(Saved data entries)
-- Opening Marker --

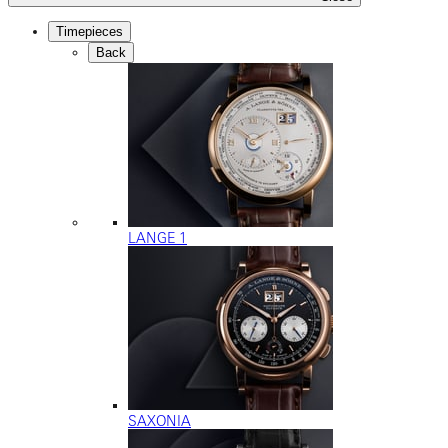
Timepieces
Back
LANGE 1
SAXONIA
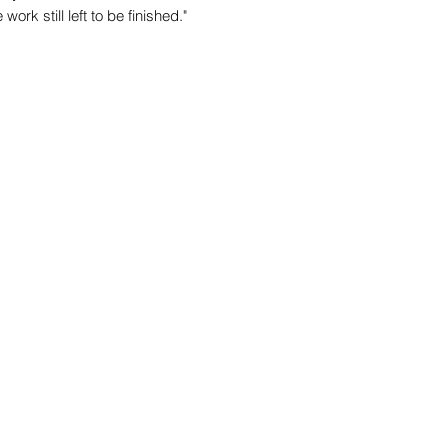
ork still left to be finished."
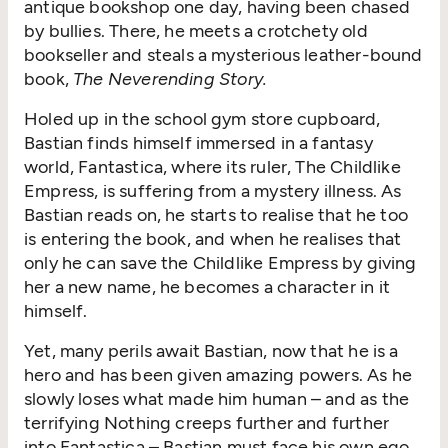
antique bookshop one day, having been chased
by bullies. There, he meets a crotchety old
bookseller and steals a mysterious leather-bound
book,
The Neverending Story.
Holed up in the school gym store cupboard,
Bastian finds himself immersed in a fantasy
world, Fantastica, where its ruler, The Childlike
Empress, is suffering from a mystery illness. As
Bastian reads on, he starts to realise that he too
is entering the book, and when he realises that
only he can save the Childlike Empress by giving
her a new name, he becomes a character in it
himself.
Yet, many perils await Bastian, now that he is a
hero and has been given amazing powers. As he
slowly loses what made him human – and as the
terrifying Nothing creeps further and further
into Fantastica – Bastian must face his own ego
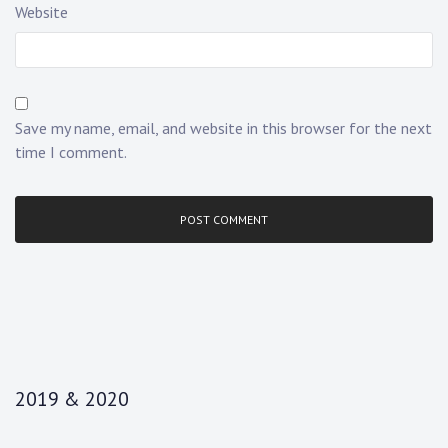
Website
Save my name, email, and website in this browser for the next
time I comment.
2019 & 2020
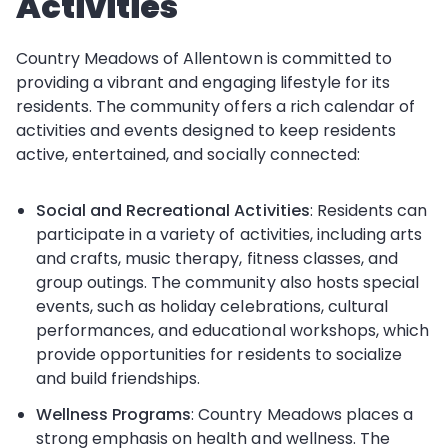
Activities
Country Meadows of Allentown is committed to
providing a vibrant and engaging lifestyle for its
residents. The community offers a rich calendar of
activities and events designed to keep residents
active, entertained, and socially connected:
Social and Recreational Activities
: Residents can
participate in a variety of activities, including arts
and crafts, music therapy, fitness classes, and
group outings. The community also hosts special
events, such as holiday celebrations, cultural
performances, and educational workshops, which
provide opportunities for residents to socialize
and build friendships.
Wellness Programs
: Country Meadows places a
strong emphasis on health and wellness. The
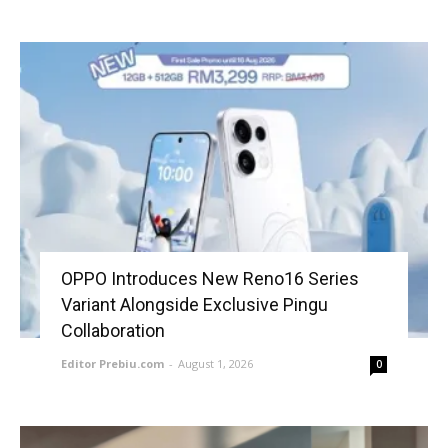
OPPO Introduces New Reno16 Series
Variant Alongside Exclusive Pingu
Collaboration
Editor Prebiu.com
-
August 1, 2026
0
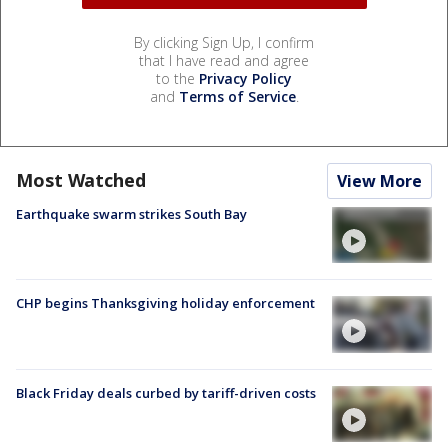
By clicking Sign Up, I confirm
that I have read and agree
to the
Privacy Policy
and
Terms of Service
.
Most Watched
View More
Earthquake swarm strikes South Bay
CHP begins Thanksgiving holiday enforcement
Black Friday deals curbed by tariff-driven costs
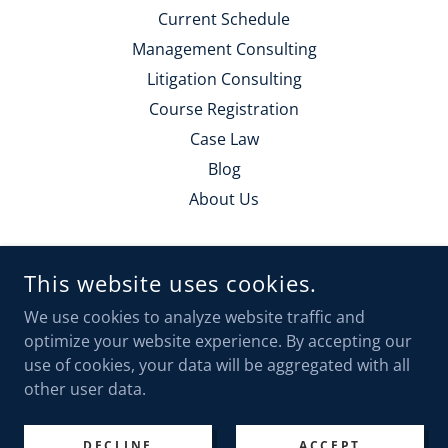
Current Schedule
Management Consulting
Litigation Consulting
Course Registration
Case Law
Blog
About Us
POLICE TRAINING SOLUTIONS
This website uses cookies.
PO BOX 117, CLE ELUM, WA 98922
We use cookies to analyze website traffic and
(425) 221-5095
optimize your website experience. By accepting our
use of cookies, your data will be aggregated with all
COPYRIGHT © 2023 POLICE TRAINING SOLUTIONS - ALL
other user data.
RIGHTS RESERVED.
POWERED BY
DECLINE
ACCEPT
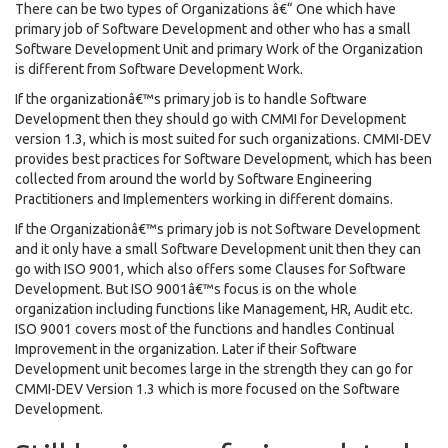
There can be two types of Organizations â€“ One which have
primary job of Software Development and other who has a small
Software Development Unit and primary Work of the Organization
is different from Software Development Work.
If the organizationâ€™s primary job is to handle Software
Development then they should go with CMMI for Development
version 1.3, which is most suited for such organizations. CMMI-DEV
provides best practices for Software Development, which has been
collected from around the world by Software Engineering
Practitioners and Implementers working in different domains.
If the Organizationâ€™s primary job is not Software Development
and it only have a small Software Development unit then they can
go with ISO 9001, which also offers some Clauses for Software
Development. But ISO 9001â€™s focus is on the whole
organization including functions like Management, HR, Audit etc.
ISO 9001 covers most of the functions and handles Continual
Improvement in the organization. Later if their Software
Development unit becomes large in the strength they can go for
CMMI-DEV Version 1.3 which is more focused on the Software
Development.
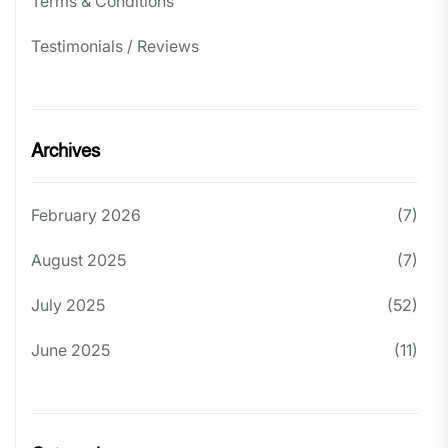
Terms & Conditions
Testimonials / Reviews
Archives
February 2026
(7)
August 2025
(7)
July 2025
(52)
June 2025
(11)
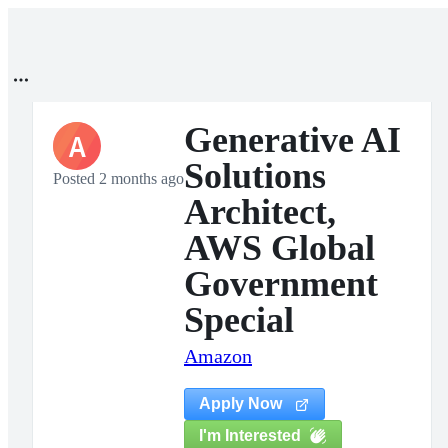
Generative AI
A
Solutions
Posted 2 months ago
Architect,
AWS Global
Government
Special
Amazon
Apply Now
I'm Interested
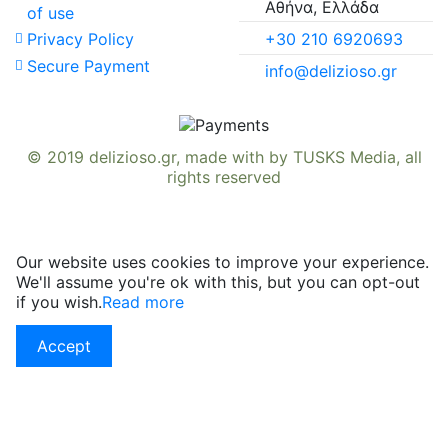
Αθήνα, Ελλάδα
of use
+30 210 6920693
Privacy Policy
Secure Payment
info@delizioso.gr
© 2019
delizioso.gr
, made with
by
TUSKS Media
, all
rights reserved
Our website uses cookies to improve your experience.
We'll assume you're ok with this, but you can opt-out
if you wish.
Read more
Accept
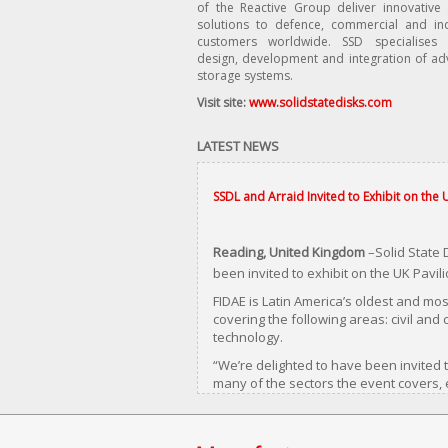
of the Reactive Group deliver innovative
solutions to defence, commercial and ind
customers worldwide. SSD specialises 
design, development and integration of a
storage systems.
Visit site:
www.solidstatedisks.com
LATEST NEWS
SSDL and Arraid Invited to Exhibit on the 
Reading, United Kingdom
–Solid State 
been invited to exhibit on the UK Pavili
FIDAE is Latin America’s oldest and mos
covering the following areas: civil an
technology.
“We’re delighted to have been invited t
many of the sectors the event covers,
generation SCSI, IDE (PATA) hard disk a
starting to fail.”
Hilken goes on to say that users are d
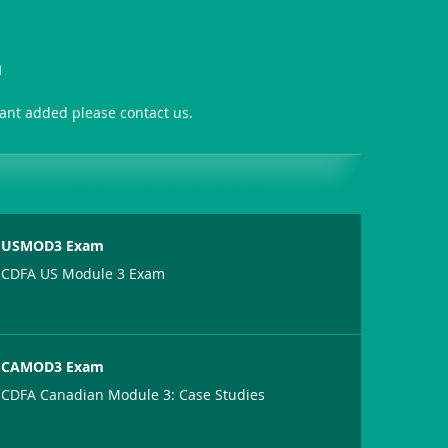
n
want added please contact us.
USMOD3 Exam
CDFA US Module 3 Exam
CAMOD3 Exam
CDFA Canadian Module 3: Case Studies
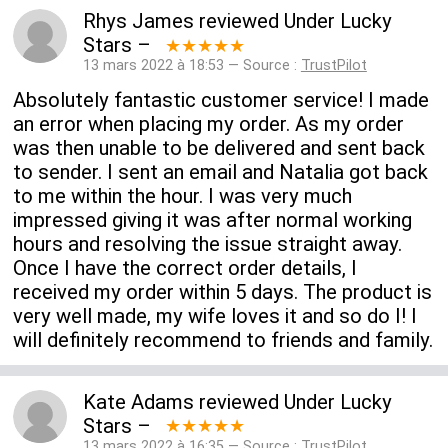
Rhys James
reviewed
Under Lucky
Stars
–
★★★★★
13 mars 2022 à 18:53 — Source :
TrustPilot
Absolutely fantastic customer service! I made
an error when placing my order. As my order
was then unable to be delivered and sent back
to sender. I sent an email and Natalia got back
to me within the hour. I was very much
impressed giving it was after normal working
hours and resolving the issue straight away.
Once I have the correct order details, I
received my order within 5 days. The product is
very well made, my wife loves it and so do I! I
will definitely recommend to friends and family.
Kate Adams
reviewed
Under Lucky
Stars
–
★★★★★
13 mars 2022 à 16:35 — Source :
TrustPilot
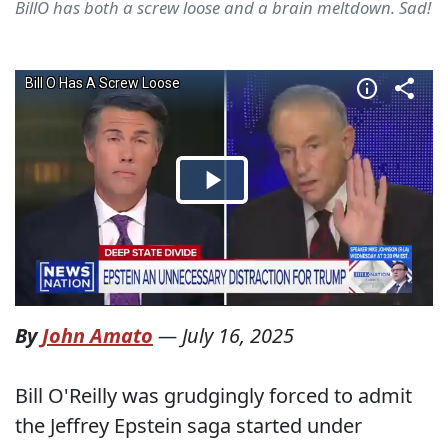
BillO has both a screw loose and a brain meltdown. Sad!
By
John Amato
—
July 16, 2025
Bill O'Reilly was grudgingly forced to admit
the Jeffrey Epstein saga started under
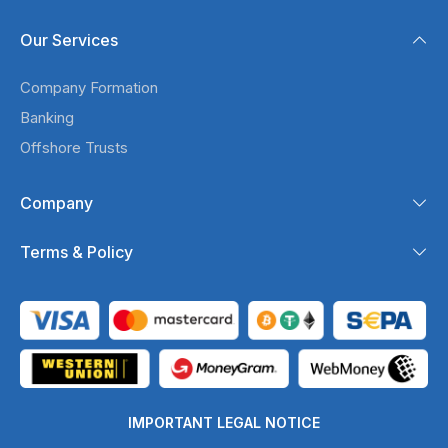
Our Services
Company Formation
Banking
Offshore Trusts
Company
Terms & Policy
IMPORTANT LEGAL NOTICE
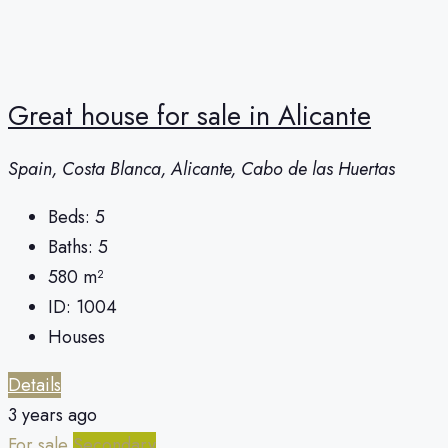
Great house for sale in Alicante
Spain, Costa Blanca, Alicante, Cabo de las Huertas
Beds:
5
Baths:
5
580
m²
ID:
1004
Houses
Details
3 years ago
For sale
Secondary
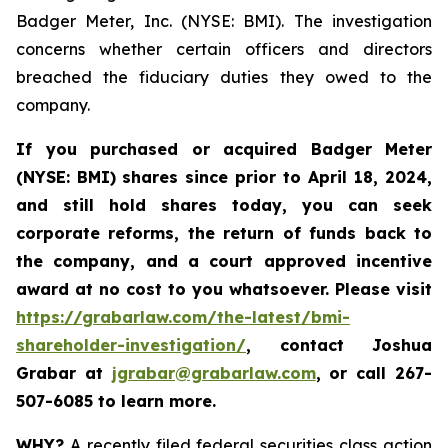
Badger Meter, Inc. (NYSE: BMI). The investigation
concerns whether certain officers and directors
breached the fiduciary duties they owed to the
company.
If you purchased or acquired
Badger Meter
(NYSE: BMI)
shares since prior to April 18, 2024
,
and still hold shares today, y
ou can seek
corporate reforms, the return of funds back to
the company, and a court approved incentive
award at no cost to you whatsoever. Please visit
https://grabarlaw.com/the-latest/bmi-
shareholder-investigation/
, contact Joshua
Grabar at
jgrabar@grabarlaw.com
,
or call 267-
507-6085 to learn more.
WHY?
A recently filed federal securities class action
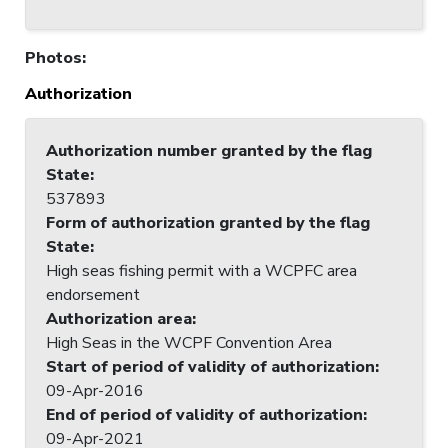
Photos
:
Authorization
Authorization number granted by the flag
State
:
537893
Form of authorization granted by the flag
State
:
High seas fishing permit with a WCPFC area
endorsement
Authorization area
:
High Seas in the WCPF Convention Area
Start of period of validity of authorization
:
09-Apr-2016
End of period of validity of authorization
:
09-Apr-2021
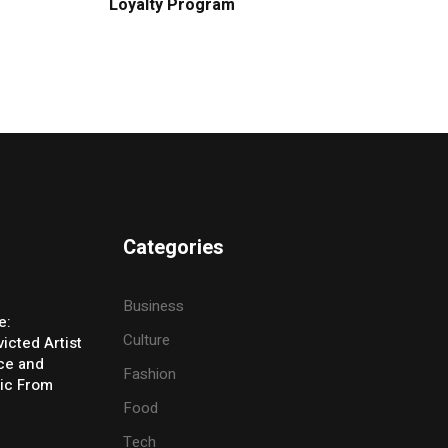
Loyalty Program
Categories
Business
e:
Culture
icted Artist
ice and
Fashion
ic From
Food
Tech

-- Closing Marker --

### Work item
Your task is to restate word for word the lines from the one containing "3 years ago" through the last line of the data, both ends included, with no pictures.

### Reply to the task
3 years ago
For sale
Secondary
Badger Meter, Inc. (NYSE: BMI). The investigation
concerns whether certain officers and directors
breached the fiduciary duties they owed to the
company.
If you purchased or acquired
Badger Meter
(NYSE: BMI)
shares since prior to April 18, 2024
,
and still hold shares today, y
ou can seek
corporate reforms, the return of funds back to
the company, and a court approved incentive
award at no cost to you whatsoever. Please visit
https://grabarlaw.com/the-latest/bmi-
shareholder-investigation/
, contact Joshua
Grabar at
jgrabar@grabarlaw.com
,
or call 267-
507-6085 to learn more.
WHY?
A recently filed federal securities class action
Photos
:
Authorization
Authorization number granted by the flag
State
:
537893
Form of authorization granted by the flag
State
:
High seas fishing permit with a WCPFC area
endorsement
Authorization area
:
High Seas in the WCPF Convention Area
Start of period of validity of authorization
:
09-Apr-2016
End of period of validity of authorization
:
09-Apr-2021
Loyalty Program
Categories
Business
e:
Culture
icted Artist
ice and
Fashion
ic From
Food
Tech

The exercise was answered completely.